Give an example execution showing that the linearization point for enq() cannot occur at line 14[2]. Give another example execution showing that the linearization point for enq() cannot occur at line 15. Since these are the only two memory accesses in enq(), we must conclude that enq() has no single linearization point. Does this mean enq() is not linearizable?
1 class IQueue<T> {
2 AtomicInteger head = new AtomicInteger(0);
3 AtomicInteger tail = new AtomicInteger(0);
4 T[] items = (T[]) new Object[Integer.MAX_VALUE];
5 public void enq(T x) {
6 int slot;
7 do {
8 slot = tail.get();
9 } while (!tail.compareAndSet(slot, slot+1));
10 items[slot] = x;
11 }
12 public T deq() throws EmptyException {
13 T value;
14 int slot;
15 do {
16 slot = head.get();
17 value = items[slot];
18 if (value == null)
19 throw new EmptyException();
20 } while (!head.compareAndSet(slot, slot+1));
21 return value;
22 }
23 }
Listing 2: IQueue implementation
1 public class HWQueue<T> {
2 AtomicReference<T>[] items;
3 AtomicInteger tail;
4 static final int CAPACITY = 1024;
5
6 public HWQueue() {
7 items = (AtomicReference<T>[])Array.
newInstance(AtomicReference.class, CAPACITY);
8 for (int i = 0; i < items.length; i++) {
9 items[i] = new AtomicReference<T>(null);
10 }
11 tail = new AtomicInteger(0);
12 }
13 public void enq(T x) {
14 int i = tail.getAndIncrement();
15 items[i].set(x);
16 }
17 public T deq() {
18 while (true) {
19 int range = tail.get();
20 for (int i = 0; i < range; i++) {
21 T value = items[i].getAndSet(null);
22 if (value != null) {
23 return value;
24 }
25 }
26 }
27 }
28 }
Listing 3: Herlihy/Wing queue
2 Practice [Extra Credit 15 points]
Using a Linearizability Checker
A linearizability checker, as described by Jepsen Knossos, works as follows: Given a history of operations by a set of clients and some single-threaded model, attempts to show whether the history is linearizable with respect to that model.

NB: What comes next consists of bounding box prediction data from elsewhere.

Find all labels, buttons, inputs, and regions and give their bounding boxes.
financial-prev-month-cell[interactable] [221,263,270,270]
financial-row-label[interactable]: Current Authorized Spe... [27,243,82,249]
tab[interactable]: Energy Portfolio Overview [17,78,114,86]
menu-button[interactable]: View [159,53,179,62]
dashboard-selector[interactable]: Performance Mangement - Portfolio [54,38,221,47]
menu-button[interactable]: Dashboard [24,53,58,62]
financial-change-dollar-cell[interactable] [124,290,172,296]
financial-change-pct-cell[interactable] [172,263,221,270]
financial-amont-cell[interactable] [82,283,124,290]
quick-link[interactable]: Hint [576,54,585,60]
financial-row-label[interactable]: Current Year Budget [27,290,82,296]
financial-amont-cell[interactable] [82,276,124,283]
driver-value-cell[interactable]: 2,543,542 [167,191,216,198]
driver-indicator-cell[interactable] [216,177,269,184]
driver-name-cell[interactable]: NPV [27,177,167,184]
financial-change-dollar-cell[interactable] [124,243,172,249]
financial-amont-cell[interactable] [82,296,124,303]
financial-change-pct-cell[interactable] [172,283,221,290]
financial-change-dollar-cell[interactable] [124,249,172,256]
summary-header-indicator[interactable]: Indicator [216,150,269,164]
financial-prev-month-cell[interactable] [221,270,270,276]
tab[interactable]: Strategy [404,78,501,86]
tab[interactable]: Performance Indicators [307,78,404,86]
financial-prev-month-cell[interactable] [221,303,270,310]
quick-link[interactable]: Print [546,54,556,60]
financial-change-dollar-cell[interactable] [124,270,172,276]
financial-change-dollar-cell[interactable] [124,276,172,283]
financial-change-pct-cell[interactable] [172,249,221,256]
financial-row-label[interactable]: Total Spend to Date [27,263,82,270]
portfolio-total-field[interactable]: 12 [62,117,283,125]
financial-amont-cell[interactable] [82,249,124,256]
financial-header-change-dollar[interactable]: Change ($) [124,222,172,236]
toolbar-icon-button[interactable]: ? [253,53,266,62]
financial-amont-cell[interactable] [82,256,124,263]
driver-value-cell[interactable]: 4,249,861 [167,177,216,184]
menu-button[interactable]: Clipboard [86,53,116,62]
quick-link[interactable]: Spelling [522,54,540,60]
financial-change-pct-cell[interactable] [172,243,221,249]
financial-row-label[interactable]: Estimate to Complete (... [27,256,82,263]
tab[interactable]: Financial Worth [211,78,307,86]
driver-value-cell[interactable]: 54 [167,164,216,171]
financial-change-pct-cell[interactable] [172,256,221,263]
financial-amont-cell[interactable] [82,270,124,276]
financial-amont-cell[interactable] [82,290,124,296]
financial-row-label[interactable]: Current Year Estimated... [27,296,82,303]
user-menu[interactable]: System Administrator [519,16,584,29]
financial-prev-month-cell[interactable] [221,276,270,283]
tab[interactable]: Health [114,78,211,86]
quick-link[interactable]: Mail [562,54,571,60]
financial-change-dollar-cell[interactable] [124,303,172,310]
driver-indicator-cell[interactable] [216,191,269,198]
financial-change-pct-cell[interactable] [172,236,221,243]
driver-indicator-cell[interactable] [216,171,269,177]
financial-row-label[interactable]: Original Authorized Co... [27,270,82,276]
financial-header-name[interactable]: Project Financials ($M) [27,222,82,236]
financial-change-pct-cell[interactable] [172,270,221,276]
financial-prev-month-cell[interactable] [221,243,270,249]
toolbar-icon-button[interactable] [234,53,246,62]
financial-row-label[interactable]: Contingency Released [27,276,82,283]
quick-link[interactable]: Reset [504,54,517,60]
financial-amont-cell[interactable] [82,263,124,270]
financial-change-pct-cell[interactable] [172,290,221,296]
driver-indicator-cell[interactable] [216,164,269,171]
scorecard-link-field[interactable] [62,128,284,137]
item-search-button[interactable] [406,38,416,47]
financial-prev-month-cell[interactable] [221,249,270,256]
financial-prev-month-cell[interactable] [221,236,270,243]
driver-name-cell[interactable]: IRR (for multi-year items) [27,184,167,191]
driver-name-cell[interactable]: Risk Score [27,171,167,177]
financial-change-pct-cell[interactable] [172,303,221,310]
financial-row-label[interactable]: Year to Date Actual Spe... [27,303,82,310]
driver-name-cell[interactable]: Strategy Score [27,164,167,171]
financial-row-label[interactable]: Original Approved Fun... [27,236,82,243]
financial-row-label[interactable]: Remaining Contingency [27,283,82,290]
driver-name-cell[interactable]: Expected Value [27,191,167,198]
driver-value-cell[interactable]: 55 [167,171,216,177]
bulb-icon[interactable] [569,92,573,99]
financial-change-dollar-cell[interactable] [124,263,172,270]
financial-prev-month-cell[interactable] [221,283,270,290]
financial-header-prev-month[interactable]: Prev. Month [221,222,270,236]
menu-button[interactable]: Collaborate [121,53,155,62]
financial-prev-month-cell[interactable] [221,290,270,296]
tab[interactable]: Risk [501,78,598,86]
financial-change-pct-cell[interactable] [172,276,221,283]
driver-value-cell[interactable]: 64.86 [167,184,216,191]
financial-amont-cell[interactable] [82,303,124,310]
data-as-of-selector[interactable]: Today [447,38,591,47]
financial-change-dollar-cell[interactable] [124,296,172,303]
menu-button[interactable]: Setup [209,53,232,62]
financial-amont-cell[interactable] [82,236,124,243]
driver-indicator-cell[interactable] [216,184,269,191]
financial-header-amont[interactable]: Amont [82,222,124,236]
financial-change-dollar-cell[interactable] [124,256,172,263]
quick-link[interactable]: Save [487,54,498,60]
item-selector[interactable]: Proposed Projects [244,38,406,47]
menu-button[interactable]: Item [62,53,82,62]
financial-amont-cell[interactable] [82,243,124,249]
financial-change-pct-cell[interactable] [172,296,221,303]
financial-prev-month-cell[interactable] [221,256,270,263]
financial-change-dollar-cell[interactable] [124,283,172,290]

Use the Knossos linearizability checker to evaluate the histories provided in Problems 1.6–1.8 above. To receive full-credit, you should run the checker as described in Knossos#as-a-library, and provide screenshots showing your inputs and the output of the tool. A README file has been attached to the assignment page that describes how to setup the library. Compare your answers to problems 1.6–1.8 and the checker’s output; is the outcome of the checker correct? Remember, the author of the checker doesn’t claim the checker to be correct and thus, you must verify the outcome by hand (which you should have already done in the Theory section).